Lo que quiero es transmitir el torque a una relativamente larga distancia, como es hidraulica el tuvo se puede doblar/girar muy facil sin causar friccion (es el caso de una polea). Tambien, uso motores de paso porque lo puedo controlar con precision. Se que lo que quiero hacer es poco comun porque puedo usar una polea de cable como dije antes, o una correa con poleas dentadas, pero, creo que la hidraulica es lo ideal, y no puedo usar bomba hidraulica por lo que comente antes (no es tan exacta como un motor de paso).

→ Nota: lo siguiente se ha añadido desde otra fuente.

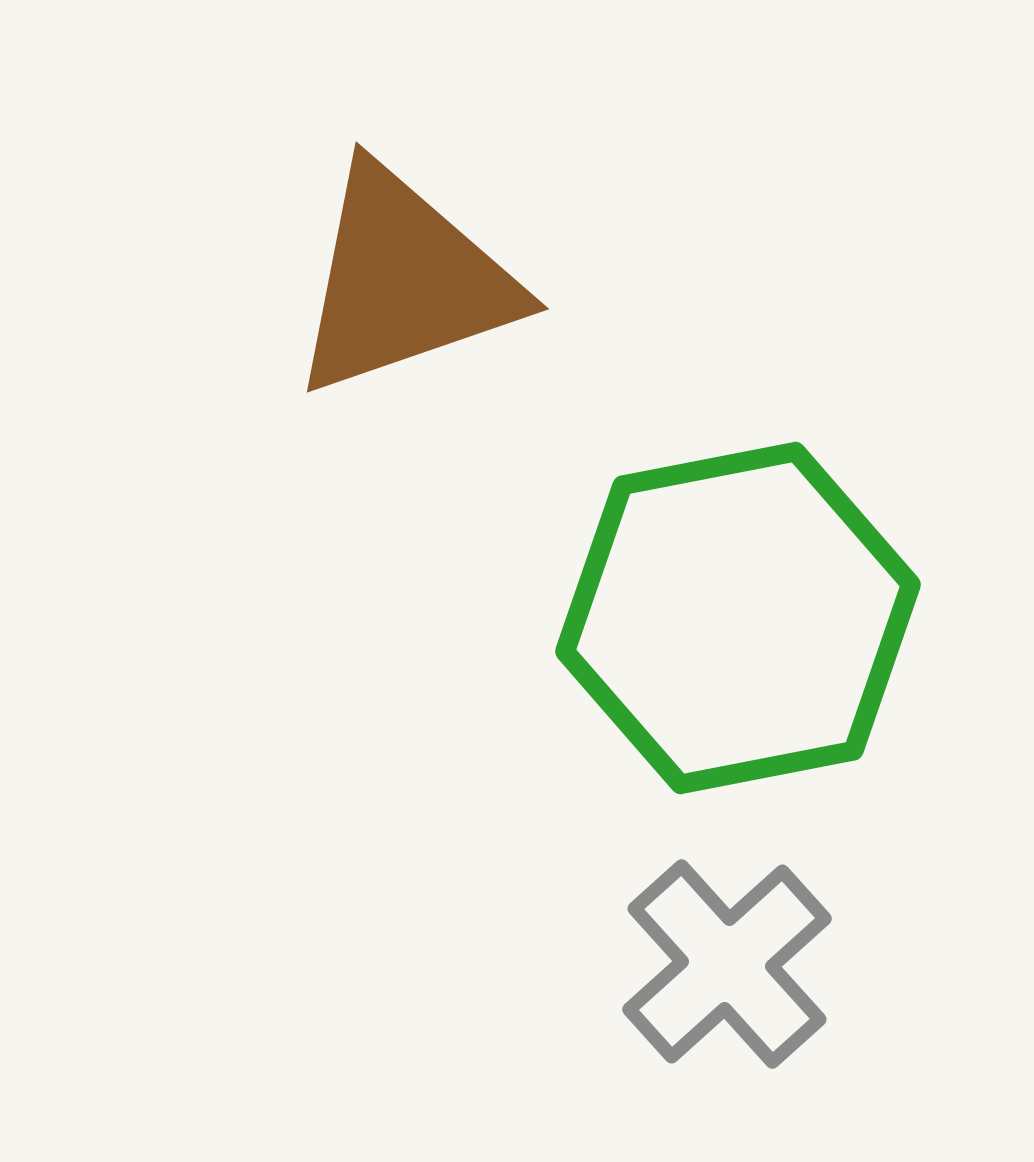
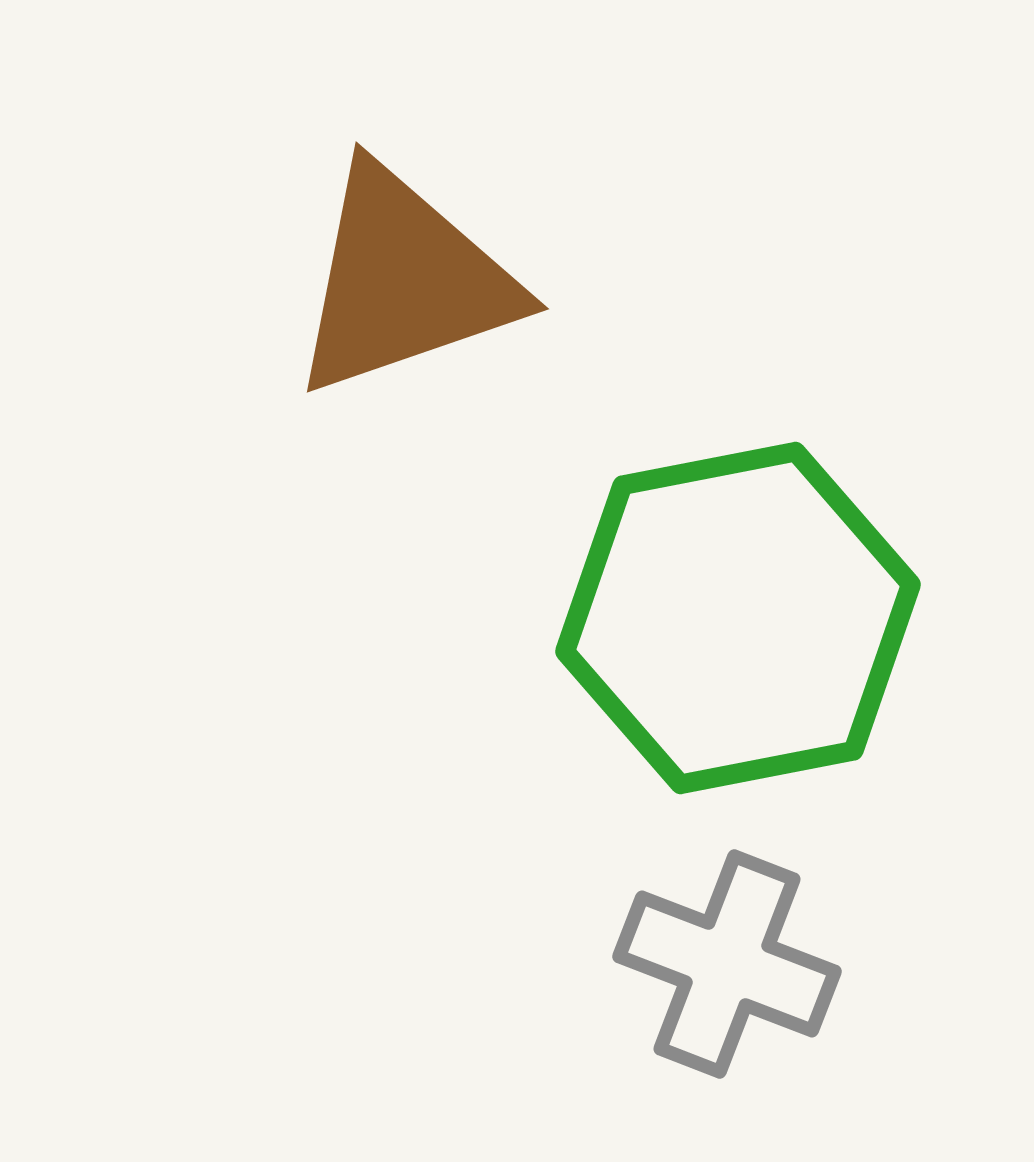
gray cross: rotated 27 degrees counterclockwise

Que opinas de todo eso y de mi idea de usar los pistones que mencione arriba? Estoy a punto de comprarlo, pero, antes de espero a ver que ustedes me dicen.


----------



## DJ T3 (May 5, 2021)

No entiendo la relacion motor P.A.P., con hidraulica y precision.
O no lo estoy entendiendo, o hay algo mal.
Sin una bomba hidraulica, cómo piensas mover el líquido? Usas el piston hidraulico (neumatico en tu caso) como elemento para mover el líquido (bomba) y transmitirlo a otra cosa hidraulica, y junto a un tornillo "sinfin" y una tuerca acoplada al piston usas el motor P.A.P., es asi?


----------



## Príncipe mestizo (May 5, 2021)

DJ T3 dijo:


> No entiendo la relacion motor P.A.P., con hidraulica y precision.
> O no lo estoy entendiendo, o hay algo mal.
> Sin una bomba hidraulica, cómo piensas mover el líquido? Usas el piston hidraulico (neumatico en tu caso) como elemento para mover el líquido (bomba) y transmitirlo a otra cosa hidraulica, y junto a un tornillo "sinfin" y una tuerca acoplada al piston usas el motor P.A.P., es asi?

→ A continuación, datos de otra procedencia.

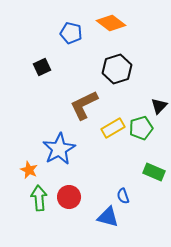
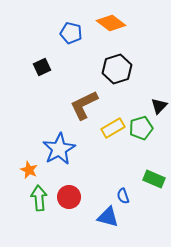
green rectangle: moved 7 px down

El stepper motor mueve el tornillo sinfin > el tornillo sinfin mueve el cilindro > el cilindro mueve el otro lado del cilindro (estaran conectados en serie, como son de doble efecto uno estara abierto y el otro estara cerrado).


----------



## DJ T3 (May 5, 2021)

Cómo que el cilindro mueve el otro lado?, del mismo cilindro o hay otro cilindro aparte?
Miraste la opcion electrica? Ya usa tornillo sinfin y encoder para controlar la precision (bah, el que vi tenia un potenciometro, pero el piston se movia el total del largo del cilindro, osea si mide unos 30cm cerrado, el pisto se desplaza esa longitud mas o menos)


----------



## Gudino Roberto duberlin (May 5, 2021)

Creo entender que él quiere mover un cilindro accionado eléctricamente en una lugar A.
Y a través de cañería transferir el fluido a un cilindro B en otro lugar.
Yo pregunto, porque no colocar el cilindro A directamente en B?
Cuál sería el impedimento?
Si explicas un poco al detalle, por ahí le sacamos mejor partida.


----------



## Kawacuba (May 5, 2021)

Príncipe mestizo dijo:


> El stepper motor mueve el tornillo sinfin > el tornillo sinfin mueve el cilindro > el cilindro mueve el otro lado del cilindro (estaran conectados en serie, como son de doble efecto uno estara abierto y el otro estara cerrado).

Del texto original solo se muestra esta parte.